Psychologists, pediatricians, sleep experts and educators have raised awareness about the benefits for adolescents of starting school later in the day. This issue has now caught the attention of legislators in California. A bill (SB-328) to delay start times in California middle and high schools to no earlier than 8:30 a.m. has cleared the Assembly Education Committee. The average start time across all California schools now is 8:07 a.m., with nearly 10 percent of high schools requiring attendance before 7:30 a.m. Some schools require attendance for regular classes before 7 a.m., and bus runs begin as early as 5:15 a.m.
The bill’s sponsor, Senator Anthony Portantino, said that 400 districts throughout the country have adopted a later start time and have seen grades and attendance improve dramatically. Additionally, he says that car accidents (number one killer of teens in America), sports injuries, obesity and drug use goes down.
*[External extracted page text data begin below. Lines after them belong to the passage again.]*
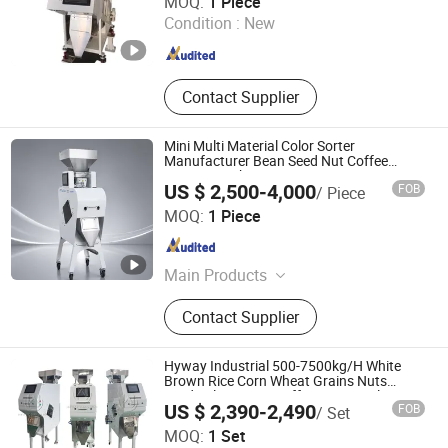
MOQ:
1 Piece
Pulses Pepper Cleaner, Seed
LTD.
Condition :
New
Processing Machine, Grain Cleaner
Beans Cleaner Pulses Cleaner
Henan , China
Since 2021
Contact Supplier
Mini Multi Material Color Sorter
Manufacturer Bean Seed Nut Coffee
Sorting Machine
US $ 2,500-4,000
FOB
/ Piece
Anhui Realtech Machinery Co., Ltd.
MOQ:
1 Piece
Anhui , China
Since 2021
Main Products
Ai Color Sorter, Mini Color Sorter,
Contact Supplier
Optical Sorting Machine, Coffee
Bean Color Sorter, Rice Color Sorter,
Grain Color Sorter, Bean Color Sorter,
Hyway Industrial 500-7500kg/H White
Plastic Color Sorter, Belt Color Sorter,
Brown Rice Corn Wheat Grains Nuts
Seeds Plastic Tea Coffee Beans Color
Chute Color Sorter
US $ 2,390-2,490
FOB
/ Set
Sorting Color Sorter Machine
Henan Hyway Industrial Equipment Co., Ltd.
MOQ:
1 Set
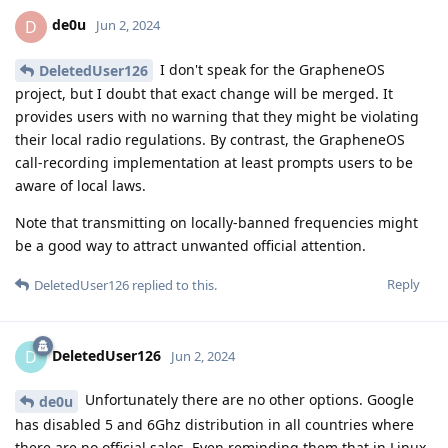
de0u
D
Jun 2, 2024
I don't speak for the GrapheneOS
DeletedUser126
project, but I doubt that exact change will be merged. It
provides users with no warning that they might be violating
their local radio regulations. By contrast, the GrapheneOS
call-recording implementation at least prompts users to be
aware of local laws.
Note that transmitting on locally-banned frequencies might
be a good way to attract unwanted official attention.
Reply
DeletedUser126
replied to this.
DeletedUser126
D
Jun 2, 2024
Unfortunately there are no other options. Google
de0u
has disabled 5 and 6Ghz distribution in all countries where
there are no official sales. Even reminding them that in Linux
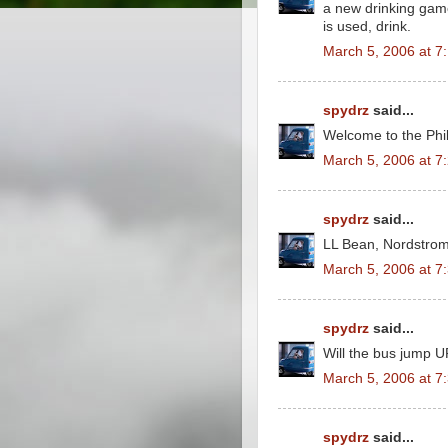
a new drinking game
is used, drink.
March 5, 2006 at 7
spydrz
said...
Welcome to the Phil
March 5, 2006 at 7
spydrz
said...
LL Bean, Nordstrom
March 5, 2006 at 7
spydrz
said...
Will the bus jump 
March 5, 2006 at 7
spydrz
said...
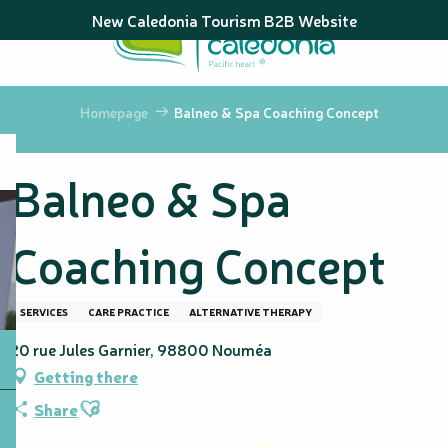
Aller
New Caledonia Tourism B2B Website
au
contenu
principal
Homepage
Balneo & Spa Coaching Concept
Balneo & Spa
Coaching Concept
SERVICES
CARE PRACTICE
ALTERNATIVE THERAPY
20 rue Jules Garnier, 98800 Nouméa
Getting there
Ajouter aux favoris
Share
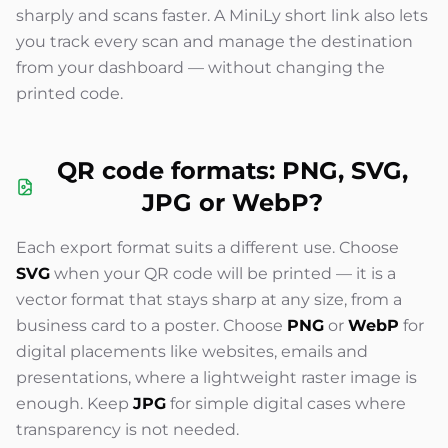
sharply and scans faster. A MiniLy short link also lets
you track every scan and manage the destination
from your dashboard — without changing the
printed code.
QR code formats: PNG, SVG,
JPG or WebP?
Each export format suits a different use. Choose
SVG
when your QR code will be printed — it is a
vector format that stays sharp at any size, from a
business card to a poster. Choose
PNG
or
WebP
for
digital placements like websites, emails and
presentations, where a lightweight raster image is
enough. Keep
JPG
for simple digital cases where
transparency is not needed.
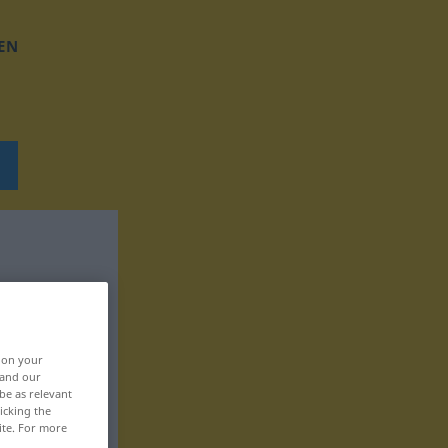
EN
, on your
 and our
be as relevant
icking the
ite. For more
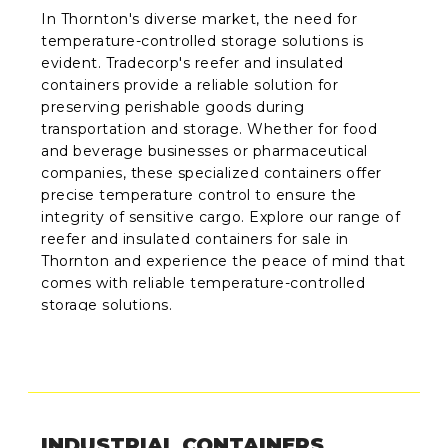
In Thornton's diverse market, the need for
temperature-controlled storage solutions is
evident. Tradecorp's reefer and insulated
containers provide a reliable solution for
preserving perishable goods during
transportation and storage. Whether for food
and beverage businesses or pharmaceutical
companies, these specialized containers offer
precise temperature control to ensure the
integrity of sensitive cargo. Explore our range of
reefer and insulated containers for sale in
Thornton and experience the peace of mind that
comes with reliable temperature-controlled
storage solutions.
INDUSTRIAL CONTAINERS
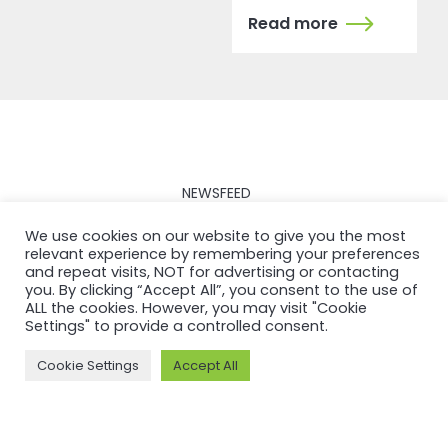
Read more
NEWSFEED
Back to
We use cookies on our website to give you the most
relevant experience by remembering your preferences
newsfeed
and repeat visits, NOT for advertising or contacting
you. By clicking “Accept All”, you consent to the use of
ALL the cookies. However, you may visit "Cookie
Settings" to provide a controlled consent.
Cookie Settings
Accept All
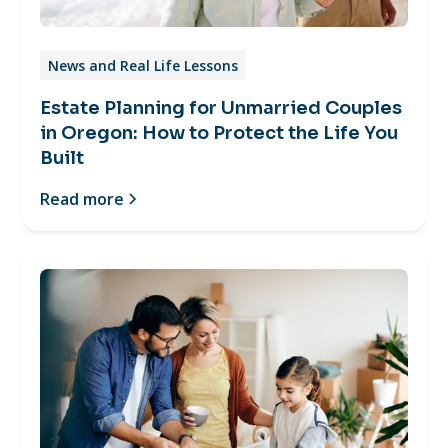
News and Real Life Lessons
Estate Planning for Unmarried Couples
in Oregon: How to Protect the Life You
Built
Read more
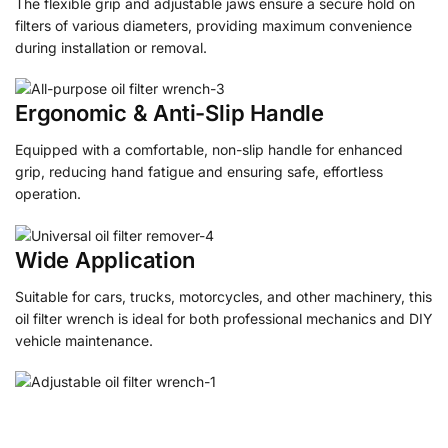
The flexible grip and adjustable jaws ensure a secure hold on
filters of various diameters, providing maximum convenience
during installation or removal.
Ergonomic & Anti-Slip Handle
Equipped with a comfortable, non-slip handle for enhanced
grip, reducing hand fatigue and ensuring safe, effortless
operation.
Wide Application
Suitable for cars, trucks, motorcycles, and other machinery, this
oil filter wrench is ideal for both professional mechanics and DIY
vehicle maintenance.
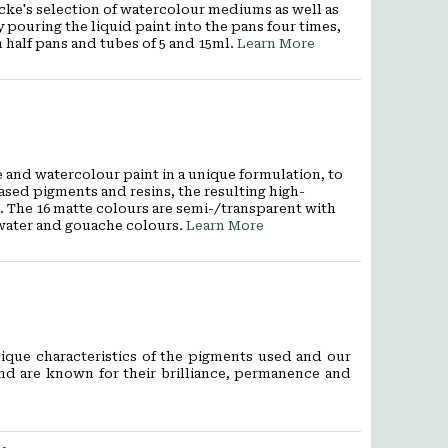
cke's selection of watercolour mediums as well as
 pouring the liquid paint into the pans four times,
 half pans and tubes of 5 and 15ml.
Learn More
and watercolour paint in a unique formulation, to
ased pigments and resins, the resulting high-
. The 16 matte colours are semi-/transparent with
 water and gouache colours.
Learn More
ique characteristics of the pigments used and our
and are known for their brilliance, permanence and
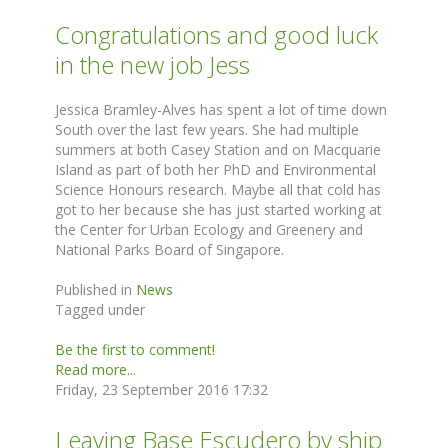
Congratulations and good luck
in the new job Jess
Jessica Bramley-Alves has spent a lot of time down
South over the last few years. She had multiple
summers at both Casey Station and on Macquarie
Island as part of both her PhD and Environmental
Science Honours research. Maybe all that cold has
got to her because she has just started working at
the Center for Urban Ecology and Greenery and
National Parks Board of Singapore.
Published in
News
Tagged under
Be the first to comment!
Read more...
Friday, 23 September 2016 17:32
Leaving Base Escudero by ship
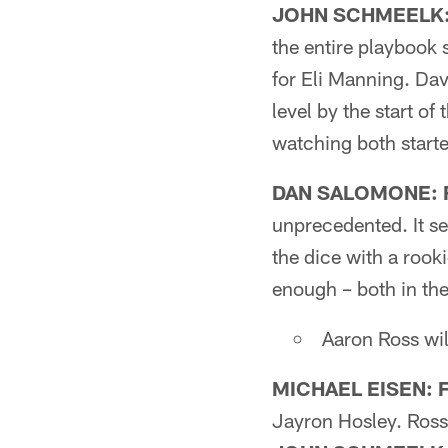
JOHN SCHMEELK: 
the entire playbook 
for Eli Manning. Davi
level by the start o
watching both starte
DAN SALOMONE: F
unprecedented. It se
the dice with a rook
enough – both in the
Aaron Ross wil
MICHAEL EISEN: F
Jayron Hosley. Ross'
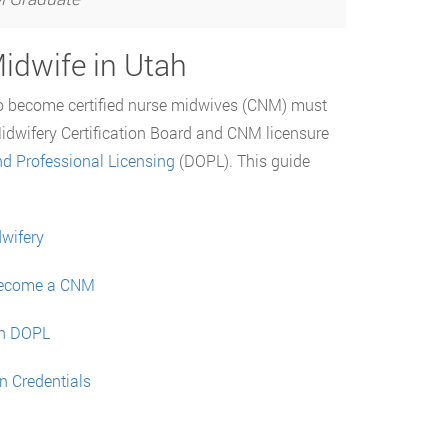
idwife in Utah
to become certified nurse midwives (CNM) must
Midwifery Certification Board and CNM licensure
d Professional Licensing
(DOPL). This guide
dwifery
 Become a CNM
ah DOPL
n Credentials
A growing number of health organizations, including the American Academy of Pediatrics (AAP), Centers for Disease Control and Prevention (CDC), American Medical Association (AMA), and, most recently, the American Academy of Sleep Medicine (AASM) support later school starts for adolescents. The American Association for Sleep Medicine (AASM) recently published a position statement in the Journal of Clinical Sleep stating that too-early start times clash with the sleep, health, and learning needs of adolescents. Similar statements have been issued in recent years by many other national health, education and civic organizations. The University of Minnesota’s Center for Applied Research and Educational Improvement (2014) found that students who sleep eight or more hours are less likely to have depression, fall asleep in class, drink caffeine or engage in dangerous behavior. One study (McKeever, 2017) of 300,000 teens across 29 schools in7 states showed when start times moved to 8:30 a.m. or later, attendance and graduation rates rose (the average graduation rate moved from 79% to 88%). Additionally, improved attendance also benefits school financially because school funding is tied to attendance.
Opponents of the bill, including the California School Board Association say that a “one size fits all” does not work for all schools in a state as large as California. Many parents do not have the flexibility to adjust their work schedules and may not have safe places for their kids to go when they leave for work. One Assemblyman pointed out that kids with parents who have rigid work schedules will have to get up anyway. Sleep researchers at U.C. Davis have expressed concern that promoters of the bill are overselling the benefits. One of the Davis researchers pointed out a simpler remedy for teenagers’ lack of sleep: turn off their devices.
Schools in Davis and Sacramento have already moved to a later start time. A final vote could be coming in August or September. If the bill becomes law, it would go into effect July of 2020, making California the first state to legislate state-wide school start times.